The para-abnormal research team consisted of Ranger Rick, who both led the investigation and set the pace (three pints an hour), Pierce Winslow, our tech-guru (who wrote the whole thing off as a business expense), Pokey McDooris, philosopher and sideshow attraction, Timmo O’Frynn, driver and camera man, Bob Krazmoski, treasurer and straight man, and, yours truly, Mick Zano, addiction counselor/beer enthusiast.
Our story begins in 1778 in the General Lafayette Inn when only two brews flowed in the tap room: Yankee Brewdle Dandy and Loyalist Lager (which was poisoned). Back then the locals knew the Inn as the Three Tuns Tavern—famous for both its alliteration as well as its happy hour Jagerbombs. During the Revolutionary War, General Lafayette, a Frenchman who fought for the Americans, found himself cornered at the Inn by British troops. Realizing, to his horror, that jagerbomb hour had ended, Lafayette planned his escape. He challenged the opposing generals to snooker and darts and then snuck out the backdoor while the British were ordering drinks. This account, incidentally, is fellow Discordian Dave Atsals’ interpretation of events. I personally believe that Lafayette stayed for the beer and then snuck out before it was his turn to buy.
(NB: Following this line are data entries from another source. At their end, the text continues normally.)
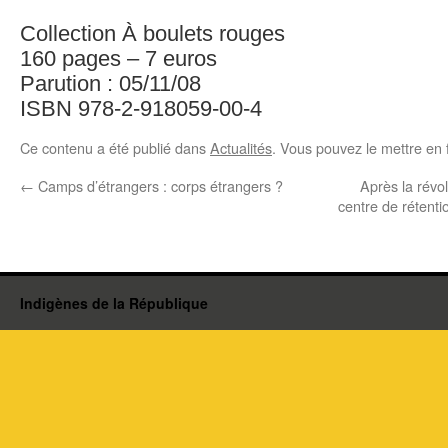
Collection À boulets rouges
160 pages – 7 euros
Parution : 05/11/08
ISBN 978-2-918059-00-4
Ce contenu a été publié dans
Actualités
. Vous pouvez le mettre en 
←
Camps d’étrangers : corps étrangers ?
Après la révolt
centre de rétent
Indigènes de la République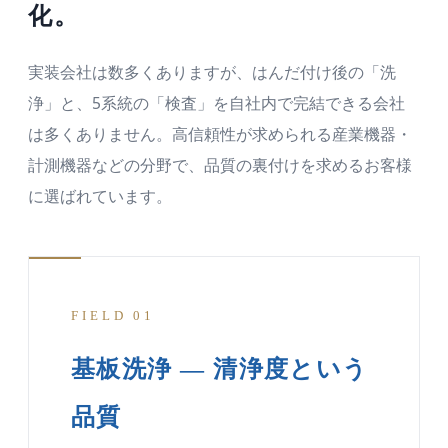
化。
実装会社は数多くありますが、はんだ付け後の「洗
浄」と、5系統の「検査」を自社内で完結できる会社
は多くありません。高信頼性が求められる産業機器・
計測機器などの分野で、品質の裏付けを求めるお客様
に選ばれています。
FIELD 01
基板洗浄 — 清浄度という
品質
After the sun goes down at the Lafayette Inn the staff has reported strange occurrences—aside from the owner’s infatuation with finger puppets. The corridors are haunted by the ghost of an old woman, bitching about the shoddy service and the lack of clean towels. There are lots of unexplained noises (other than Krazmoski’s less than pleasant reaction to onions…and finger puppets.)
Our para-abnormal investigation started with an intense two hour vigil in the bar area, which, after some pub grub, moved into the small, and quite haunted, pool room. It is said that ghosts of patrons past often prop up the left corner in an effort to level the damn table. In the wee hours, the hotel staff has reported strange wraith-like specters endlessly scratching at the ball return in their futile search for quarters.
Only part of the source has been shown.